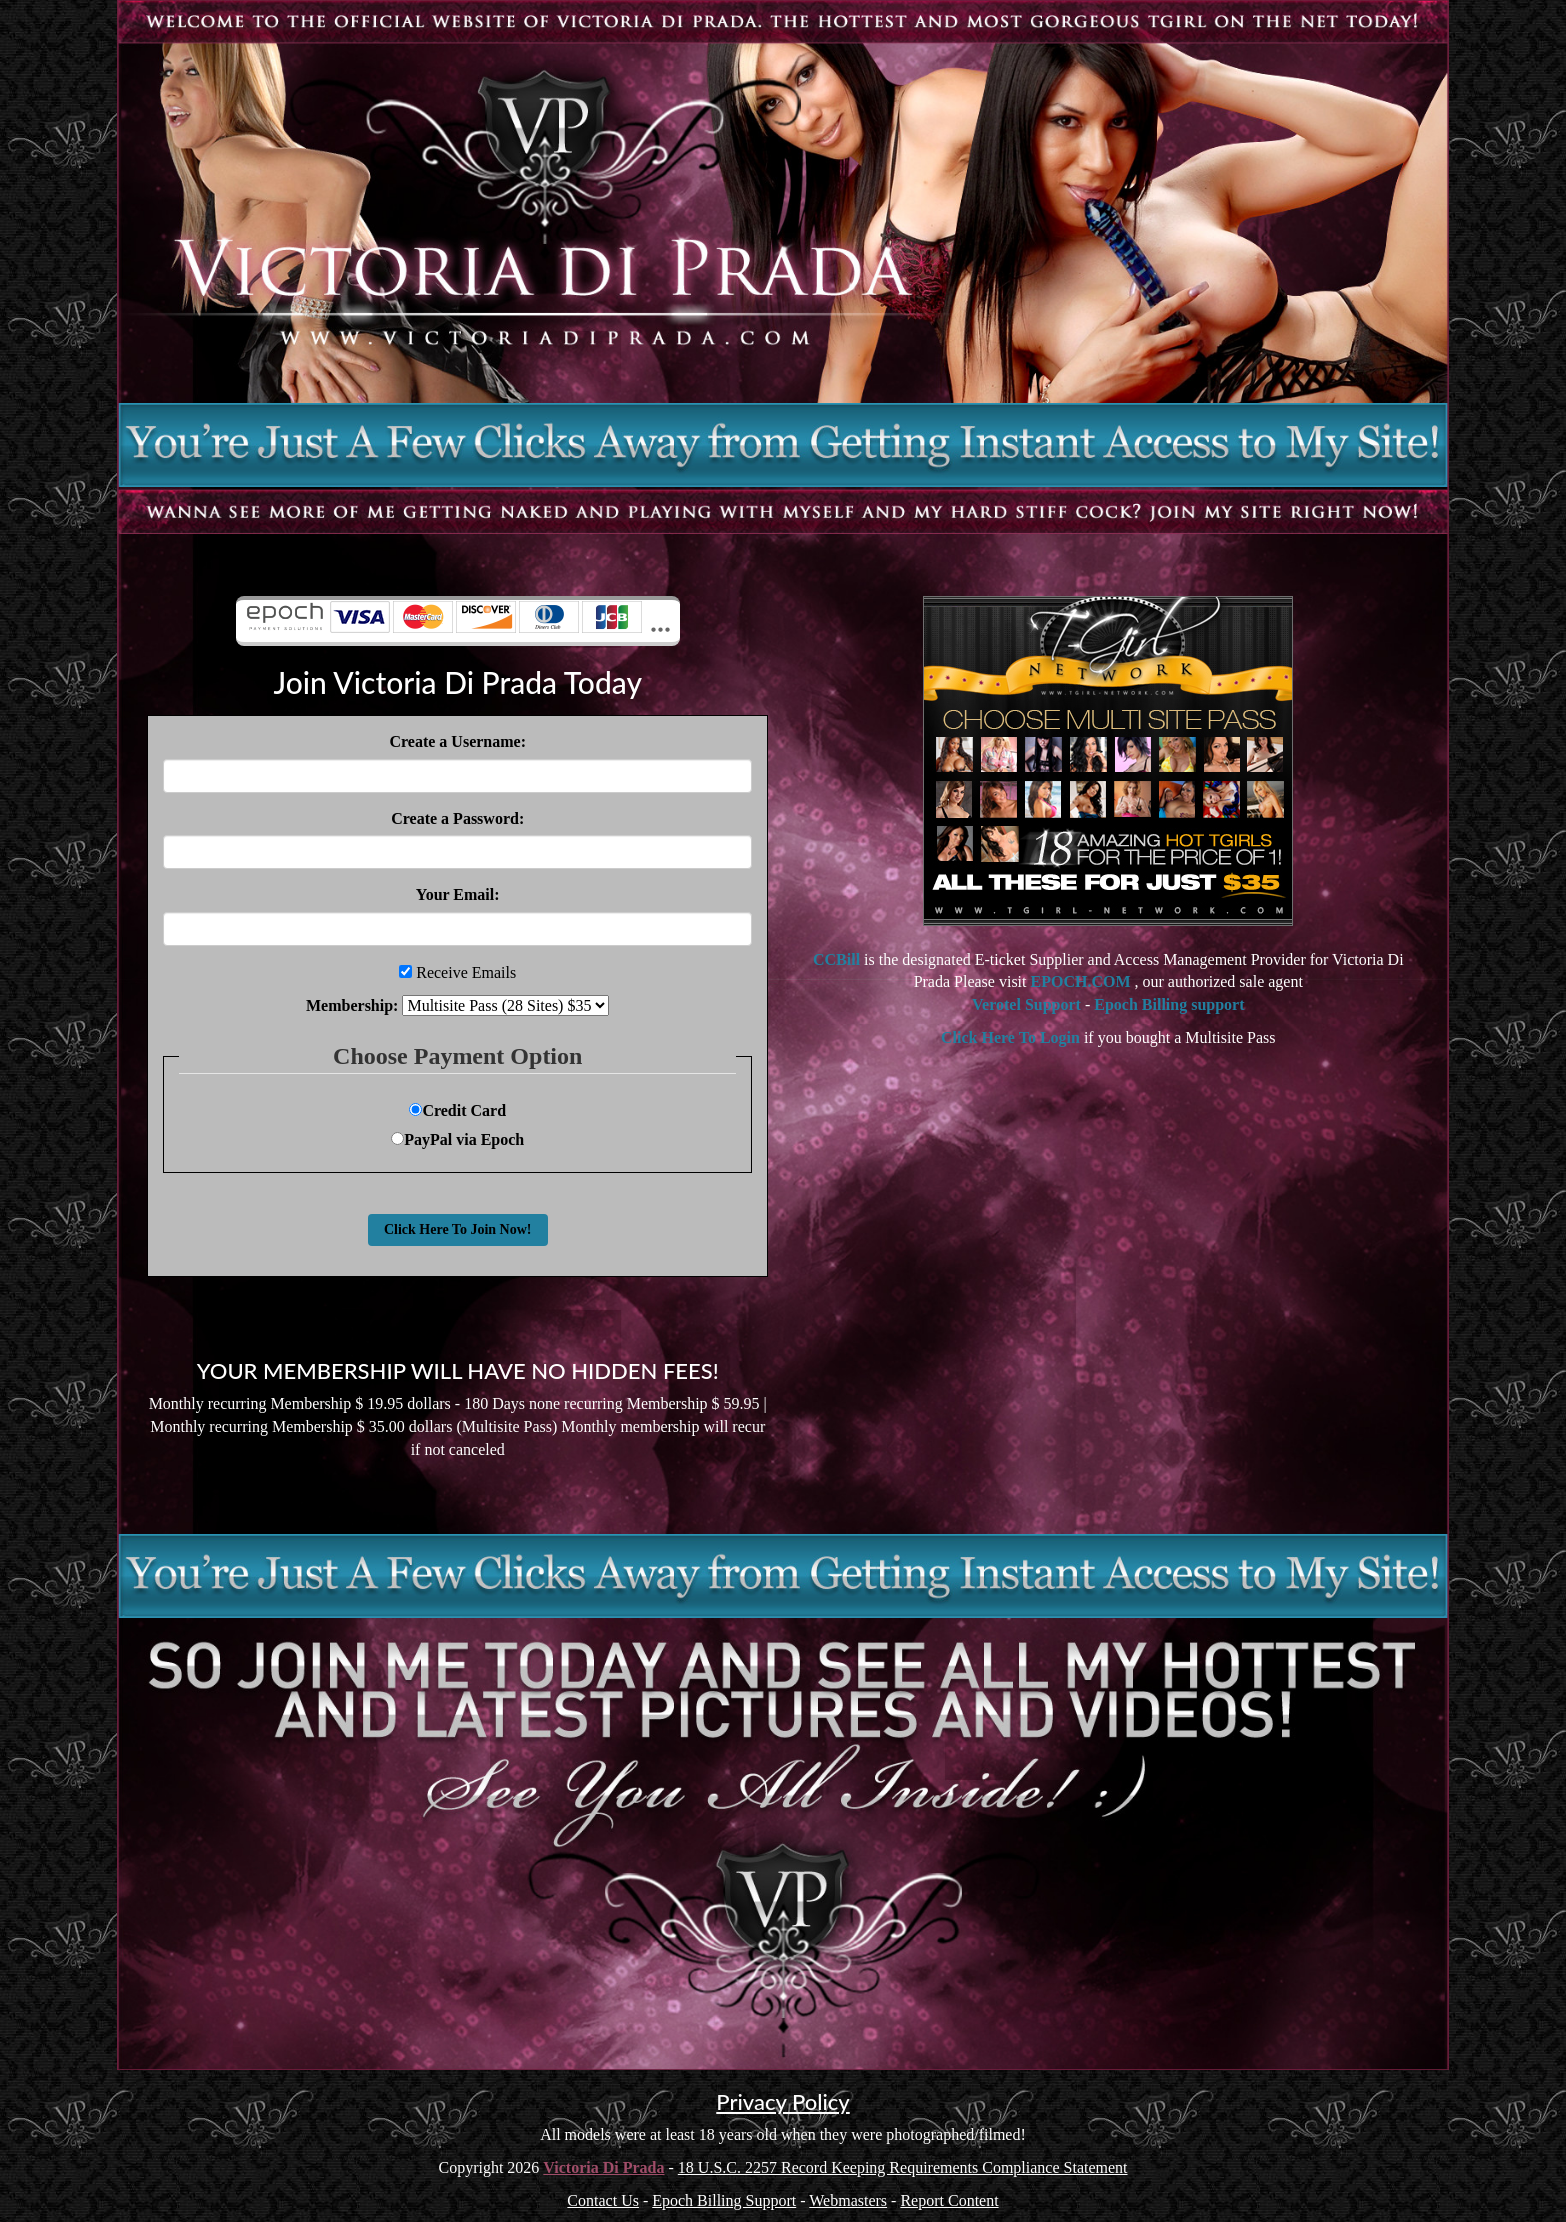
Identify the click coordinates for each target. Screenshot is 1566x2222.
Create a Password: (457, 818)
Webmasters (848, 2200)
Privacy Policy (782, 2101)
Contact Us (603, 2200)
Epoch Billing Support (724, 2200)
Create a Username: (457, 741)
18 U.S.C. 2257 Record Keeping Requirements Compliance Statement (903, 2167)
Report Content (949, 2200)
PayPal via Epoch (457, 1139)
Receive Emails (467, 972)
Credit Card (457, 1110)
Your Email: (458, 894)
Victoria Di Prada (603, 2167)
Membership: (352, 1005)
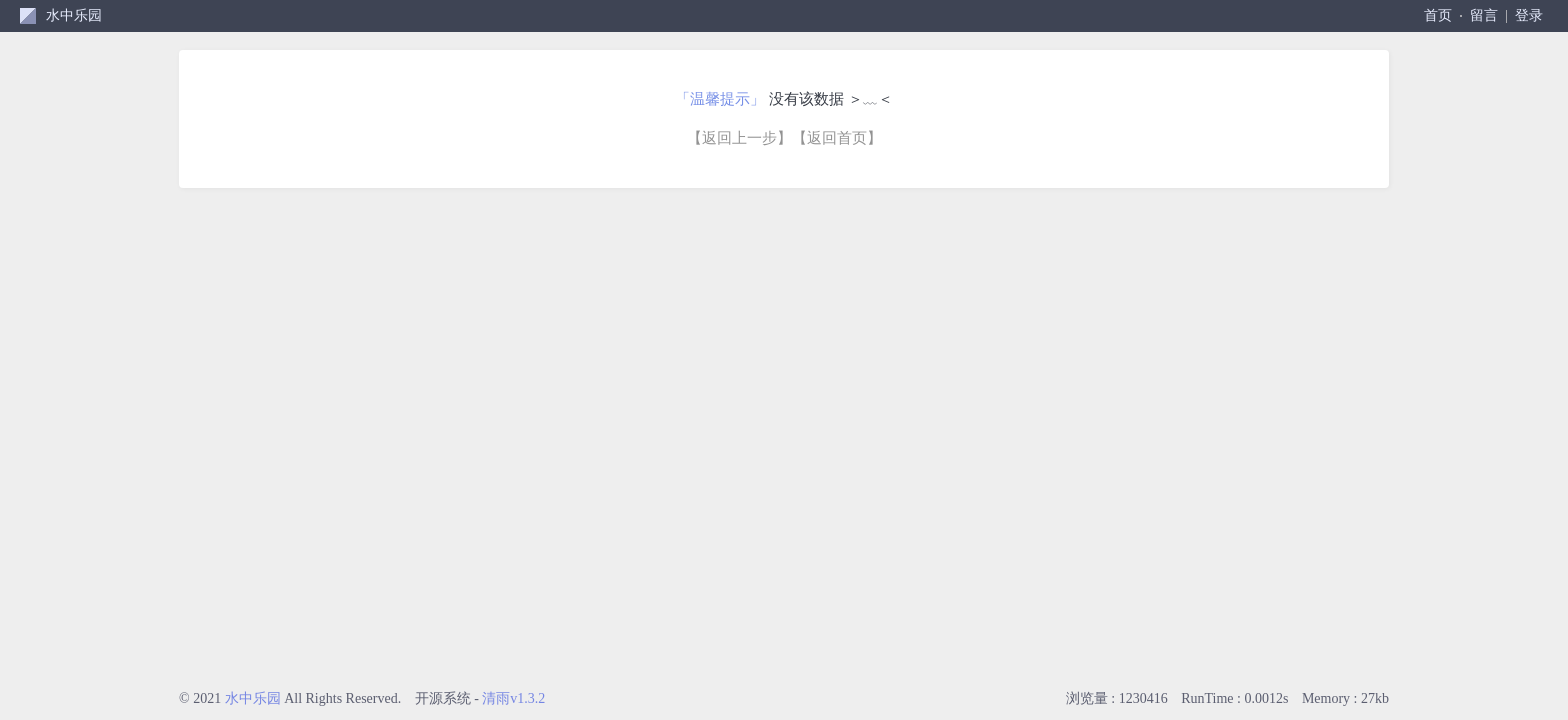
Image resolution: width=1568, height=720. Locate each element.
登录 (1529, 15)
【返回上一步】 (739, 138)
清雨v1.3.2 (513, 698)
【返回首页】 (837, 138)
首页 (1438, 15)
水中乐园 (74, 15)
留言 (1484, 15)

········

Problem description: Would you copy, word for word, only the lines above from the one containing "Create a Password: (457, 818)" through the one containing "首页 (1438, 15)", both included, and please leave out the pictures?

Reply to the exercise:
Create a Password: (457, 818)
Webmasters (848, 2200)
Privacy Policy (782, 2101)
Contact Us (603, 2200)
Epoch Billing Support (724, 2200)
Create a Username: (457, 741)
18 U.S.C. 2257 Record Keeping Requirements Compliance Statement (903, 2167)
Report Content (949, 2200)
PayPal via Epoch (457, 1139)
Receive Emails (467, 972)
Credit Card (457, 1110)
Your Email: (458, 894)
Victoria Di Prada (603, 2167)
Membership: (352, 1005)
Image resolution: width=1568, height=720. Locate each element.
登录 (1529, 15)
【返回上一步】 (739, 138)
清雨v1.3.2 (513, 698)
【返回首页】 (837, 138)
首页 (1438, 15)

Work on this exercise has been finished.